We can add new terms by finding if they already exist in the hashcons. If so it, it does nothing. But if not, we need to make a new EClass for this term to live in. This is the only way new EClasses are made. It is important to maintain the hashcons correctly and canonicalize so that we don’t accidentally create a new EClass for a term that should already be in another EClass.

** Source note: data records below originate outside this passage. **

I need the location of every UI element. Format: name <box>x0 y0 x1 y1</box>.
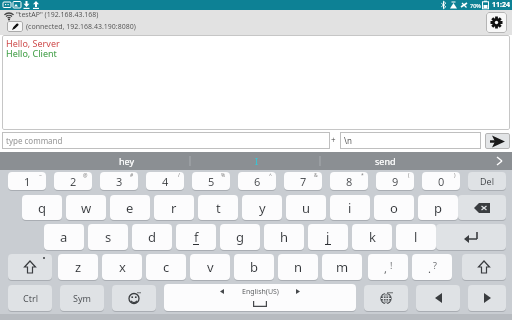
button[interactable]: 5 <box>192 172 230 190</box>
button[interactable]: c <box>146 254 186 280</box>
button[interactable]: d <box>132 224 172 250</box>
button[interactable]: v <box>190 254 230 280</box>
staticText: v <box>207 258 214 276</box>
button[interactable]: q <box>22 195 62 220</box>
staticText: "testAP" (192.168.43.168) <box>16 10 99 20</box>
staticText: q <box>38 199 46 217</box>
staticText: 2 <box>70 174 77 189</box>
button[interactable]: hey <box>95 152 159 170</box>
button[interactable]: Ctrl <box>8 285 52 311</box>
button[interactable] <box>112 285 156 311</box>
staticText: English(US) <box>242 287 279 297</box>
staticText: ~ <box>39 172 42 179</box>
staticText: ? <box>433 259 437 271</box>
button[interactable]: r <box>154 195 194 220</box>
staticText: 5 <box>208 174 215 189</box>
button[interactable]: 2 <box>54 172 92 190</box>
button[interactable]: I <box>235 152 279 170</box>
staticText: Hello, Client <box>6 47 57 58</box>
staticText: f <box>194 228 199 246</box>
button[interactable]: u <box>286 195 326 220</box>
button[interactable]: 0 <box>422 172 460 190</box>
button[interactable]: 8 <box>330 172 368 190</box>
button[interactable]: 9 <box>376 172 414 190</box>
staticText: ! <box>390 259 393 271</box>
button[interactable]: k <box>352 224 392 250</box>
button[interactable]: Sym <box>60 285 104 311</box>
staticText: hey <box>119 155 135 167</box>
button[interactable]: 3 <box>100 172 138 190</box>
staticText: type command <box>6 135 63 146</box>
button[interactable]: 1 <box>8 172 46 190</box>
button[interactable]: t <box>198 195 238 220</box>
staticText: 11:24 <box>492 0 510 10</box>
button[interactable]: z <box>58 254 98 280</box>
staticText: p <box>434 199 442 217</box>
staticText: / <box>178 172 180 179</box>
staticText: e <box>126 199 134 217</box>
button[interactable]: p <box>418 195 458 220</box>
staticText: Ctrl <box>23 292 38 304</box>
button[interactable]: 6 <box>238 172 276 190</box>
button[interactable]: j <box>308 224 348 250</box>
button[interactable]: y <box>242 195 282 220</box>
button[interactable]: e <box>110 195 150 220</box>
button[interactable] <box>364 285 408 311</box>
staticText: & <box>314 172 318 179</box>
staticText: \n <box>344 135 352 146</box>
button[interactable] <box>458 195 506 220</box>
staticText: ( <box>408 172 410 179</box>
button[interactable]: x <box>102 254 142 280</box>
button[interactable]: g <box>220 224 260 250</box>
button[interactable]: l <box>396 224 436 250</box>
button[interactable]: . <box>412 254 452 280</box>
button[interactable]: o <box>374 195 414 220</box>
staticText: 6 <box>254 174 261 189</box>
staticText: i <box>348 199 352 217</box>
button[interactable]: h <box>264 224 304 250</box>
staticText: , <box>384 261 387 276</box>
button[interactable] <box>462 254 506 280</box>
staticText: l <box>414 228 418 246</box>
button[interactable]: "testAP" (192.168.43.168) <box>16 11 316 21</box>
staticText: @ <box>83 172 88 179</box>
staticText: c <box>163 258 170 276</box>
staticText: o <box>390 199 398 217</box>
staticText: # <box>130 172 134 179</box>
staticText: s <box>105 228 112 246</box>
staticText: 1 <box>24 174 31 189</box>
staticText: g <box>236 228 244 246</box>
staticText: k <box>369 228 376 246</box>
staticText: 9 <box>392 174 399 189</box>
button[interactable]: m <box>322 254 362 280</box>
button[interactable]: type command <box>2 132 330 149</box>
button[interactable]: b <box>234 254 274 280</box>
button[interactable] <box>436 224 506 250</box>
staticText: m <box>336 258 349 276</box>
button[interactable]: 4 <box>146 172 184 190</box>
button[interactable]: 7 <box>284 172 322 190</box>
button[interactable]: a <box>44 224 84 250</box>
button[interactable]: f <box>176 224 216 250</box>
staticText: w <box>81 199 92 217</box>
button[interactable]: i <box>330 195 370 220</box>
button[interactable] <box>8 254 52 280</box>
button[interactable]: n <box>278 254 318 280</box>
button[interactable] <box>468 285 506 311</box>
button[interactable] <box>416 285 460 311</box>
button[interactable]: Del <box>468 172 506 190</box>
staticText: * <box>361 172 364 179</box>
button[interactable]: English(US) <box>164 284 356 311</box>
staticText: ^ <box>269 172 272 179</box>
button[interactable]: w <box>66 195 106 220</box>
staticText: Del <box>480 175 494 187</box>
staticText: r <box>171 199 177 217</box>
button[interactable] <box>486 12 507 33</box>
staticText: 8 <box>346 174 353 189</box>
button[interactable] <box>485 133 510 149</box>
button[interactable]: , <box>368 254 408 280</box>
button[interactable]: send <box>360 152 410 170</box>
button[interactable]: s <box>88 224 128 250</box>
button[interactable]: \n <box>340 132 481 149</box>
button[interactable] <box>7 21 23 32</box>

function Base.push!(e::EGraph, t::Term)
    id = find_class!(e,t) # also canonicalizes t
    if id == nothing # term not in egraph. Make new class and put in graph
        id = Id(push!(e.unionfind))
        cls = EClass( [t] , [] )
        for child in t.args # set parent pointers
            push!(e.classes[child].parents,  (t, id))
        end
        e.classes[id] = cls
        e.memo[t] = id
        return id
    else
        return id
    end
end

Alright. Here is where stuff gets hairy. We want to union two equivalence classes.

Cananonize the Id.
Check if already equivalent. If so, we’re done
Ask unionfind to perform union
Recanonize the arguments of nodes in memo
Merge nodes and parents arrays of the two eclasses
Mark equivalence class as dirty for rebuilding.
Destroy the unneeded EClass in classes

function Base.union!(e::EGraph, id1::Id, id2::Id)
    id1 = find_root!(e, id1)
    id2 = find_root!(e, id2)
    # An invariant is that the EClass data should always keyed with the root of the union find
    # in the e.classes datastructure
    if id1 != id2 # if not already in same class
        id3 = Id(union!(e.unionfind, id1.id,id2.id)) # perform the union find
        if id3 == id1 # picked id1 as root
            to = id1
            from = id2
        elseif id3 == id2 # picked id2 as root
            to = id2
            from = id1
        else
            @assert false
        end
            
        push!(e.dirty_unions, id3) # id3 will need it's parents processed in rebuild!
        
        # we empty out the e.class[from] and put everything in e.class[to]
        for t in e.classes[from].nodes
            push!(e.classes[to].nodes, t) 
        end
        
        # recanonize all nodes in memo.
        for t in e.classes[to].nodes
            delete!(e.memo, t) # remove stale term
            canonicalize!(e, t) # update term in place in nodes array
            e.memo[t] = to # now this term is in the to eqauivalence class
        end
        
        # merge parents list
        for (p,id) in e.classes[from].parents
            push!(e.classes[to].parents, (p, find_root!(e,id)))
        end
        
        # destroy "from" from e.classes. It's information should now be
        # in e.classes[to] and it should never be accessed.
        delete!(e.classes, from) 
    end 
        
end

This code might be right. Lemme tell ya, I’ve had versions only subtly different that weren’t right. So I dunno. Buyer beware.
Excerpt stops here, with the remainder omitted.